I really do appreciate how Foggy just immediately tells Karen about Matt's survival, by the way, so we don't have to deal with yet another season of Karen bumbling around while not knowing anything. Their raw, raw emotions are well done, and Foggy's genuine frustration at having to cover for Matt's lies -- especially when he clearly doesn't earn it anymore -- is definitely well done. Karen's storyline is basically continuing to tie in the conspiracy to find evidence that Fisk is pulling everything from the background (tracking down Fisk's money launderers or something), but it's... it's not the most interesting thing to watch, if I'm being honest, especially when it's so similar to Daredevil's own storyline.

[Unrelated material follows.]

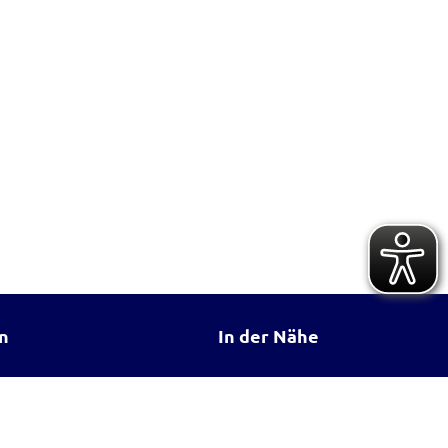
n
In der Nähe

Foggy, meanwhile, gets the inspiration from the most supportive girlfriend ever, Marci Stahl, to run against Blake Tower as DA, in order to do the dual jobs of taking Fisk down and making Foggy a pretty huge target that Fisk can't just make disappear. To this end, Foggy ends up crashing a police function, and with the kinda-help of another recurring character, Officer Brett Mahoney, Foggy manages to deliver a speech to a crowd that hates him and manages to rile them up to fight against a common enemy, the cop-killer Wilson Fisk. It's kind of badass, I must say.

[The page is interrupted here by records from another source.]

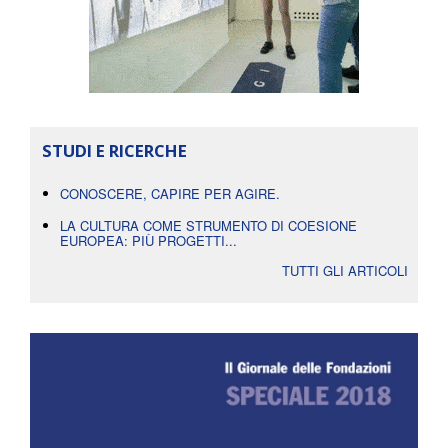
STUDI E RICERCHE
CONOSCERE, CAPIRE PER AGIRE.
LA CULTURA COME STRUMENTO DI COESIONE
EUROPEA: PIÙ PROGETTI...
TUTTI GLI ARTICOLI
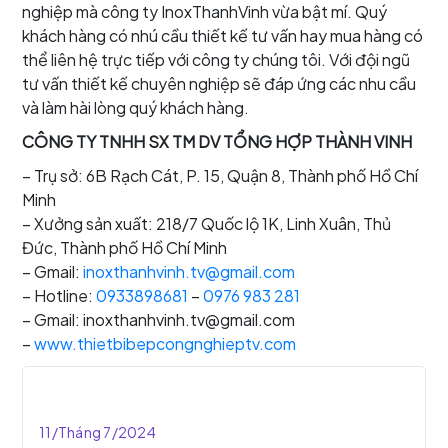
nghiệp mà công ty InoxThanhVinh vừa bật mí. Quý
khách hàng có nhú cầu thiết kế tư vấn hay mua hàng có
thể liên hệ trực tiếp với công ty chúng tôi. Với đội ngũ
tư vấn thiết kế chuyên nghiệp sẽ đáp ứng các nhu cầu
và làm hài lòng quý khách hàng.
CÔNG TY TNHH SX TM DV TỔNG HỢP THÀNH VINH
– Trụ sở: 6B Rạch Cát, P. 15, Quận 8, Thành phố Hồ Chí
Minh
– Xưởng sản xuất: 218/7 Quốc lộ 1K, Linh Xuân, Thủ
Đức, Thành phố Hồ Chí Minh
– Gmail:
inoxthanhvinh.tv@gmail.com
– Hotline:
0933898681
–
0976 983 281
– Gmail: inoxthanhvinh.tv@gmail.com
–
www.thietbibepcongnghieptv.com
11/Tháng 7/2024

Meanwhile, after the events of the previous episode, Bullseye Dex has apparently came under investigation in the motorcade attack, where the OPR has launched an investigation into the motorcade attack, something that Agent Nadeem confirms for Dex "unofficially" as Dex is asked to leave the room. As Dex later sees by tapping into the surveillance cameras, though, Fisk has actually covered for Dex, spinning a story about how Dex had allowed the Albanians a chance to surrender, but they refused to.


In a pretty well-done scene, Dex actually charges into the room and demands to know "Fisk's game", and refuses to be his pawn. It's a great, great subversion of how sometimes corrupting villains will  do one favour for a good-aligned character and they'll just abandon their allegiance and everything, but here Dex's anger is a genuinely well-placed bit that shows his doubt with this clear criminal, but he also is troubled by how Fisk notes that Dex is "doing his job" and had saved Fisk's life... and he can't find anything to deny Fisk's observation how the FBI needs a fall man since the public is out for blood. It's obvious from a storytelling perspective that Dex is going to end up working for Wilson Fisk before the end of the season, but the way this is told and delivered to us really makes it feel realistic -- Dex genuinely feels like a character and not just a cardboard cutout.

Overall, yeah, the episode does suffer a bit from spending a gigantic amount of time on that super-long action scene as well as a bunch of genuinely redundant Nadeem scenes, but ultimately it's still a pretty fantastic entry.